To do this, first create a new segmentation called something like Count Categories. Click on the Q1, Median and Q3 filters associated with Count to get automatic High, Medium and Low frequencies but make sure that you drag your filter to each extreme to include outliers in these segments! Add each segment by changing the filter range and adding a new segment to the Count Categories segmentation.
#3 Categorizing Keyword Frequency
Get immediate insights by clicking on one keyword inside the network and selecting its neighbors. Neighbors are other keywords often found in mutual occurrence with a keyword.
With our analysis enriched by the Count Categories segmentation, it should be much easier to spot Keyword opportunities. One of the best ways to do this is to scan the Graph for a Keyword that is directly relevant to your content and select its neighbors. As an example, let’s use ‘Amazon’ as our primary keyword - you can find the node for ‘Amazon’ using the search bar at the top of the Graph. Select its neighbors and clear the search bar.

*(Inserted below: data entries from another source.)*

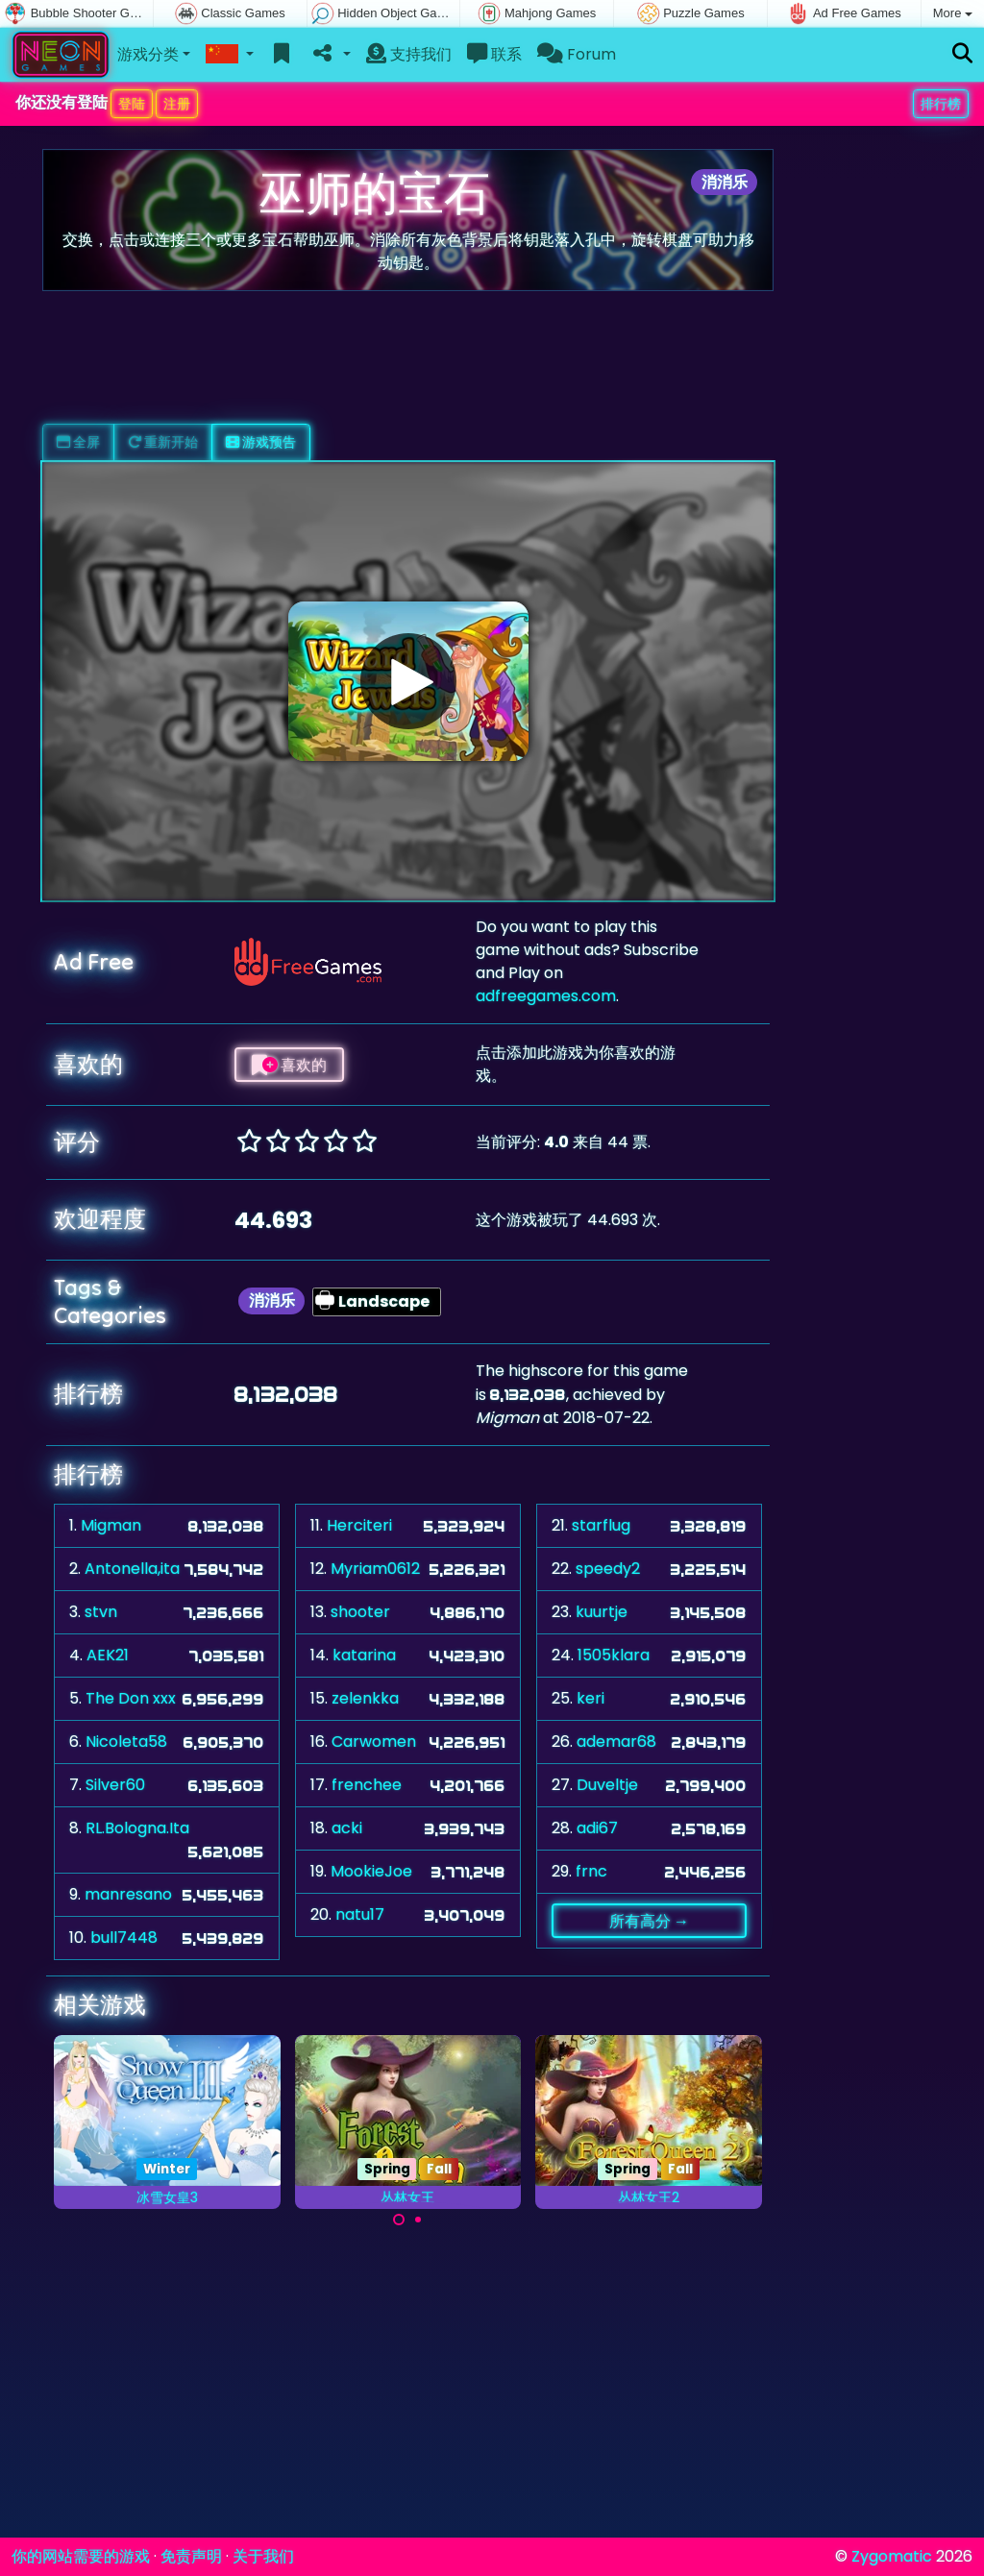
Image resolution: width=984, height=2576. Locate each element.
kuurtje (601, 1612)
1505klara (614, 1655)
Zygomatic (891, 2556)
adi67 (597, 1828)
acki (347, 1828)
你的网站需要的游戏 (81, 2556)
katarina (364, 1655)
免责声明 (191, 2556)
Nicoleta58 (126, 1741)
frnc (591, 1871)
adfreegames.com (546, 996)
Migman (111, 1525)
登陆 (131, 103)
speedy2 (608, 1569)
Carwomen (374, 1741)
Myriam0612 (375, 1569)
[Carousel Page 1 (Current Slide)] (399, 2219)
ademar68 (616, 1741)
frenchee (367, 1785)
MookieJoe (371, 1871)
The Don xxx (131, 1698)
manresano (128, 1894)
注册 (176, 103)
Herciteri (359, 1525)
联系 (494, 54)
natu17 (359, 1914)
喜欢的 (289, 1064)
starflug (601, 1525)
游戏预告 (261, 442)
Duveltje (607, 1785)
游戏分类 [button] (148, 54)
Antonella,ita (132, 1569)
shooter (360, 1612)
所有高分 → (649, 1920)
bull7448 (124, 1937)
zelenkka (365, 1698)
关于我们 (263, 2556)
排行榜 (941, 103)
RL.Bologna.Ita (137, 1828)
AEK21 (107, 1655)
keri (590, 1698)
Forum (576, 54)
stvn (101, 1612)
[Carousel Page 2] (418, 2219)
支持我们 (409, 54)
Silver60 (115, 1785)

#4 Keyword Insights Related to ‘Amazon’
Selecting the keywords associated with ‘Amazon’ highlights the network of Amazon associated shown above. With color mapping applied to the Count Categories variable, it’s clear that lots of these Keywords appear frequently, indicating a high level of competition at play here.
To find Keywords that aren’t as competitive, we can select the Low and Medium categories to filter the active data. This reveals a series of terms related to Keyword Optimization and ‘Amazon’ that occur a low or medium number of times. These would be a fantastic addition to an article on optimizing keywords within an Amazon product listing.
#5 Insights Related to ‘Amazon’ Keyword Optimization - With Low or Medium Competition
There’s plenty more to discover here but try running the method for a query related to a specific piece of content that you have worked on. Don’t forget to duplicate the Deepnote notebook before you run it!